── DATA SHOWN ──

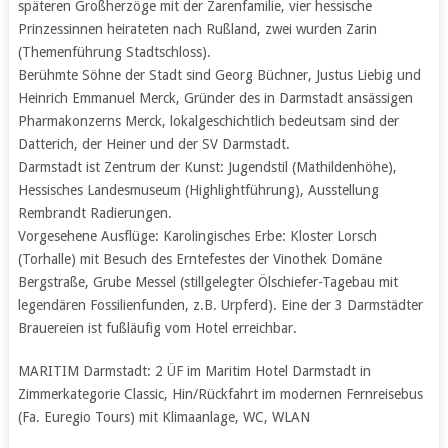
späteren Großherzöge mit der Zarenfamilie, vier hessische
Prinzessinnen heirateten nach Rußland, zwei wurden Zarin
(Themenführung Stadtschloss).
Berühmte Söhne der Stadt sind Georg Büchner, Justus Liebig und
Heinrich Emmanuel Merck, Gründer des in Darmstadt ansässigen
Pharmakonzerns Merck, lokalgeschichtlich bedeutsam sind der
Datterich, der Heiner und der SV Darmstadt.
Darmstadt ist Zentrum der Kunst: Jugendstil (Mathildenhöhe),
Hessisches Landesmuseum (Highlightführung), Ausstellung
Rembrandt Radierungen.
Vorgesehene Ausflüge: Karolingisches Erbe: Kloster Lorsch
(Torhalle) mit Besuch des Erntefestes der Vinothek Domäne
Bergstraße, Grube Messel (stillgelegter Ölschiefer-Tagebau mit
legendären Fossilienfunden, z.B. Urpferd). Eine der 3 Darmstädter
Brauereien ist fußläufig vom Hotel erreichbar.
MARITIM Darmstadt: 2 ÜF im Maritim Hotel Darmstadt in
Zimmerkategorie Classic, Hin/Rückfahrt im modernen Fernreisebus
(Fa. Euregio Tours) mit Klimaanlage, WC, WLAN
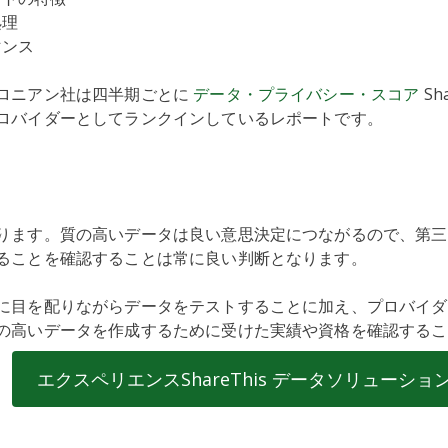
処理
マンス
ロニアン社は四半期ごとに
データ・プライバシー・スコア
Sh
ロバイダーとしてランクインしているレポートです。
ります。質の高いデータは良い意思決定につながるので、第三
ることを確認することは常に良い判断となります。
に目を配りながらデータをテストすることに加え、プロバイダ
の高いデータを作成するために受けた実績や資格を確認するこ
エクスペリエンスShareThis データソリューショ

───

ASSIGNED TASK:
Skip the pictures and quote each line of the entries above, from the first through the line with "Datterich, der Heiner und der SV Darmstadt.", exactly as it appears.

TASK RESPONSE:
späteren Großherzöge mit der Zarenfamilie, vier hessische
Prinzessinnen heirateten nach Rußland, zwei wurden Zarin
(Themenführung Stadtschloss).
Berühmte Söhne der Stadt sind Georg Büchner, Justus Liebig und
Heinrich Emmanuel Merck, Gründer des in Darmstadt ansässigen
Pharmakonzerns Merck, lokalgeschichtlich bedeutsam sind der
Datterich, der Heiner und der SV Darmstadt.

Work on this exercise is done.